Le commando fait parler de lui dès le 1er novembre dernier. Avenue Gambetta, à Saint-Maur-des-Fossés (Val-de-Marne), un peu après 3 heures du matin, une très forte détonation est entendue par les riverains. Des voyous, cagoulés et gantés, viennent de faire sauter le DAB de la Société Générale. L'explosion a été si violente que la porte du local de la banque a été propulsée à des dizaines de mètres de là, dans un jardin voisin. Les voyous repartiront avec un butin d'un peu plus de 15.000 euros en espèces. Grands seigneurs, ils laisseront au sol trois billets de 20 euros et un billet de 10 euros...

Mauvaise surprise

L'équipe n'en reste pas là, visiblement assoiffée d'argent et "déçue de la maigre somme dérobée lors de ce galop d'essai" décrypte un magistrat. Cette fois, c'est un DAB de l'enseigne CIC, à Valenton, qui est pris pour cible, le 21 janvier. Même mode opératoire, même explosion en pleine nuit, et là encore des dégâts matériels impressionnants. Mais une mauvaise surprise attend les délinquants juste avant de prendre la fuite : un dispositif de sécurité projette immédiatement de l'encre sur les billets, les rendant tous inutilisables et sans aucune valeur...

Les suspects, eux, ont commis des erreurs. Des traces ADN relevées sur place par les "experts" de la police technique et scientifique permettent à la BRB d'aiguiller ses investigations vers une équipe de Valenton, dont le commanditaire présumé, un homme âgé de 34 ans, est déjà connu pour des affaires de braquage. Grâce à un colossal travail de surveillances physiques et d'analyses téléphoniques, "nous avons pu resserrer l'étau autour de quelques noms intéressants, et observer leurs mouvements nuit et jour" confie un membre du Bastion, le siège de la PJ parisienne. 

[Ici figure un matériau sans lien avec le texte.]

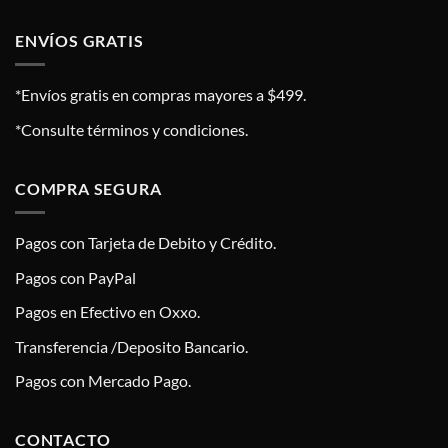
ENVÍOS GRATIS
*Envíos gratis en compras mayores a $499.
*Consulte términos y condiciones.
COMPRA SEGURA
Pagos con Tarjeta de Debito y Crédito.
Pagos con PayPal
Pagos en Efectivo en Oxxo.
Transferencia /Deposito Bancario.
Pagos con Mercado Pago.
CONTACTO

En garde à vue, les braqueurs présumés, dont le plus jeune est âgé de 19 ans, alternent phases d'amnésie aiguë, cris d'innocence et mutisme total. Trois frères ont finalement été relâchés, sans poursuites judiciaires à leur encontre. Les six autres hommes, qui ont tous juré avoir été arrêtés par erreur, ont été déférés jeudi 6 avril devant les juges du tribunal judiciaire de Créteil (Val-de-Marne). Cinq d'entre eux viennent de passer une première nuit sous les verrous, un seul a été placé sous contrôle judiciaire.